Analyzing the provinces of origin of infected cattle, Imbabura and Tungurahua had 22.22 % (6/27) and 5.26 % (5/95), respectively. Nevertheless, 104 cattle did not have its data source complete, due to the deficient records of the movement of animals.

The modeling of the Se, Sp, and TP revealed that the scenario 3 is the most fitting, showing the advantages of the methodology but also presenting problems, especially when positive cases were found. The estimated TP showed false positives that was a reduction of the AP, probably because of external factors to the test (Berkvens et al. 2006). Investigations using different modifications of the technique have succeeded in increments of Se (n-PCR and SC) that have been reported to be 91.0 % (Taylor et al. 2001). The calculated data were comparable with the parameters raised by other researchers.

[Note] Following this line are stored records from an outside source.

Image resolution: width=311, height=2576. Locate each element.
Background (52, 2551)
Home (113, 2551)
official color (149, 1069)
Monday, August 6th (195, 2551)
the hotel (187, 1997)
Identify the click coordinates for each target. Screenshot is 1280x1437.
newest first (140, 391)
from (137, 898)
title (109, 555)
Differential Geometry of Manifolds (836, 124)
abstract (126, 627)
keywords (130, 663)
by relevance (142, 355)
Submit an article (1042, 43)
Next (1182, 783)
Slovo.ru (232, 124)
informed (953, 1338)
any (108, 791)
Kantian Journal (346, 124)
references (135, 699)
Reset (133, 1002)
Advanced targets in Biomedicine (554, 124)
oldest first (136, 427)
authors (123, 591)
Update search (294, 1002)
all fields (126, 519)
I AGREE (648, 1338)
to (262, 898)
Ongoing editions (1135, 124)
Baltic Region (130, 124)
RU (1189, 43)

Kappa analysis showed that the use of n-PCR and SC in the extraction detected bTB in lung samples of animals that were negative to VI, in vitro culture, and smear of lymph node (Table 2). Therefore, this method showed better pathogen detection. In addition, the changes in the extraction method improved technical results and increased the Se and Sp values in the study. Previously using the same protocols in samples collected at the slaughterhouse from the Mejia canton, a significant concordance (κ = 0.61) was found between the culture and the n-PCR (Proaño-Pérez et al. 2011a). While the poor correlation that occurred in this study has to do with the different samples collected because it has been determined that the lung is the first locus to M. bovis infection (Müller et al. 2008). The respiratory tract is recognized as the major route of transmission of infection in most species (Doran et al. 2009). In Ecuador, it was observed that 75 % of the lesions were located in the thoracic area in cattle slaughtered at the Mejia Canton (Proaño-Pérez et al. 2011a).

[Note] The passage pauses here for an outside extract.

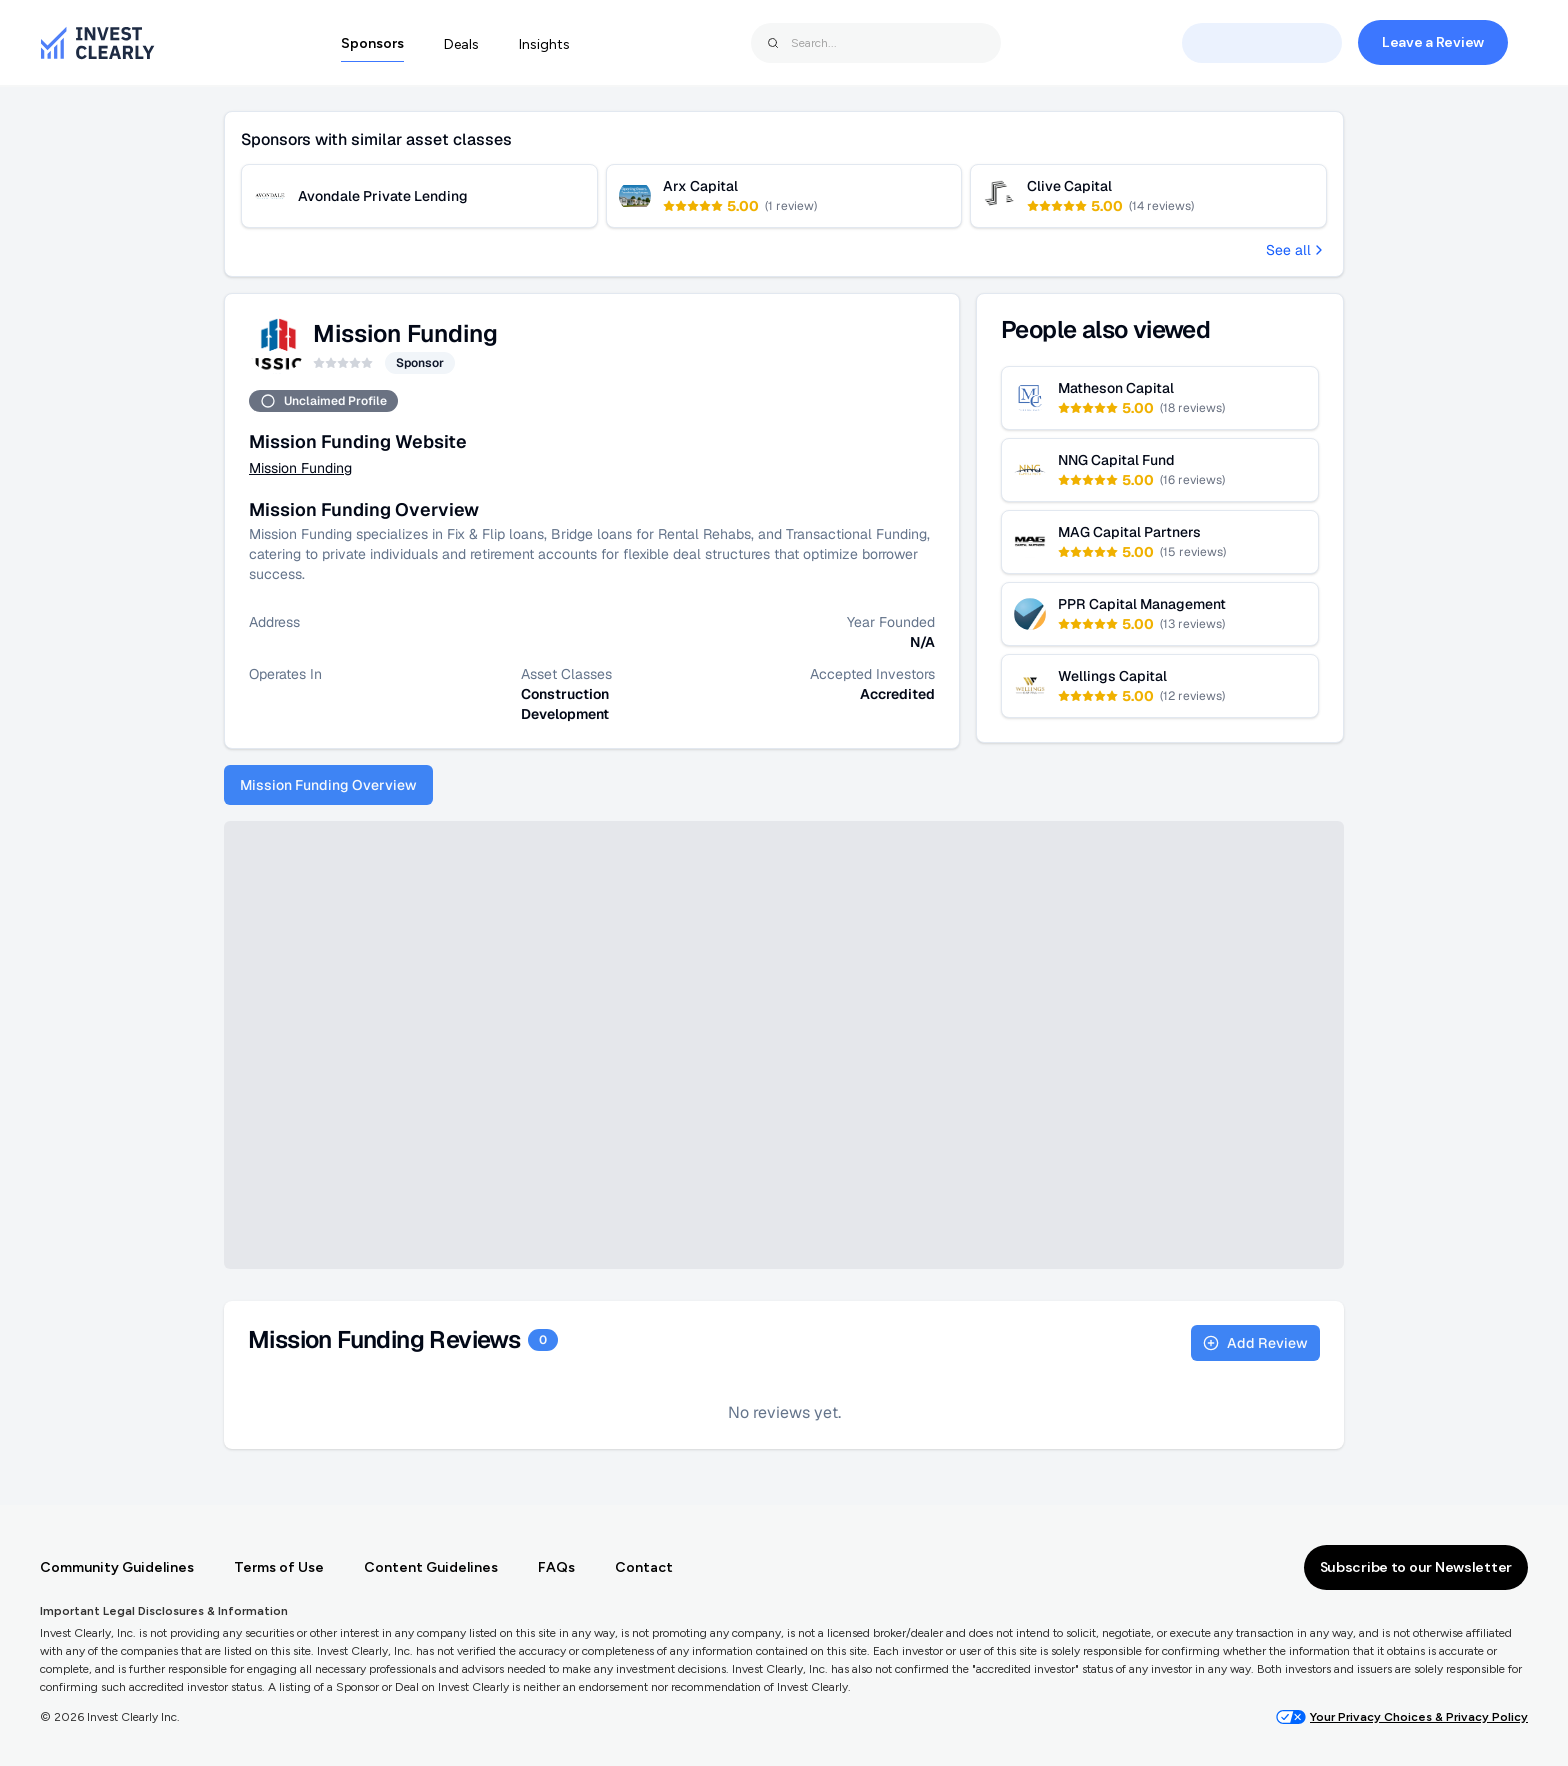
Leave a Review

n-PCR can detect DNA from live or dead mycobacteria (Cardoso et al. 2009), which were destroyed by the immune system of the animal, during transport, storage, or decontamination of specimens. The results allow us to determine that the disease was in the early stages; thus, VLs were not found in some cases. Although several cattle in Pelileo showed VLs, DNA of M. bovis was not confirmed, possibly caused by nontuberculous mycobacterial. Proaño-Pérez et al. (2006) found Mycobacterium avium-intracellulare-scrofulaceum, Mycobacterium gordanae, Mycobacterium szulgai, and Mycobacterium celatum in dairy cows slaughtered in a nearby area, which were previously identified as causing injuries, along with Mycobacterium terrae, Mycobacterium fortuitum, Mycobacterium smegmatis, and Mycobacterium chelonae, which can be confused with those caused by the tubercle bacillus (Cleaveland et al. 2007).

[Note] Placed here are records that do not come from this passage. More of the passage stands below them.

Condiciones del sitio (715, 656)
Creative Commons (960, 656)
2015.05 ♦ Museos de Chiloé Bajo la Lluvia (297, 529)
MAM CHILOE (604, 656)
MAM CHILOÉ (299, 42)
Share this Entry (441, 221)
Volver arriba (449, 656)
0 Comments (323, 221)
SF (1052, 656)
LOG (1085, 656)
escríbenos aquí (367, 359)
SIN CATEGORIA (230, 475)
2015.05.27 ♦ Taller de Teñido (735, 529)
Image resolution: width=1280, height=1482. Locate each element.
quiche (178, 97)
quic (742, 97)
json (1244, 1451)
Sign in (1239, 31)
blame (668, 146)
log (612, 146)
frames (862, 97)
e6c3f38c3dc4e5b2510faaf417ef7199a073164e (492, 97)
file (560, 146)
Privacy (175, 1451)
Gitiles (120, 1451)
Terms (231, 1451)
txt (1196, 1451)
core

Although the overall analysis of risk factors was not different, 80 % (20/25) of the positive samples were females because they stay longer in the herd and are used in milk production. As to the place of origin, at the Imbabura, Pichincha, and Tungurahua provinces, there is a chance to find the disease of 2.3, 1.67, and 1.57 times, respectively, more than the province of Carchi. In Cayambe, differences in the associations were not found, although 90.91 % (10/11) of the positive animals were <6 years. In Pelileo, the place of origin was a factor, which may be related to the history of the disease in each province and canton (Humblet et al. 2009) or to the endemism (Carslake et al. 2011). In the UK, bTB outbreaks recur in the same areas, possibly because the disease could not be controlled and/or factors of the environment may facilitate recurrence of infection (White and Benhin 2004).

In conclusion, the results demonstrated that n-PCR is efficient for the detection bTB from lung tissue samples, and this method can identify the disease in the early stages.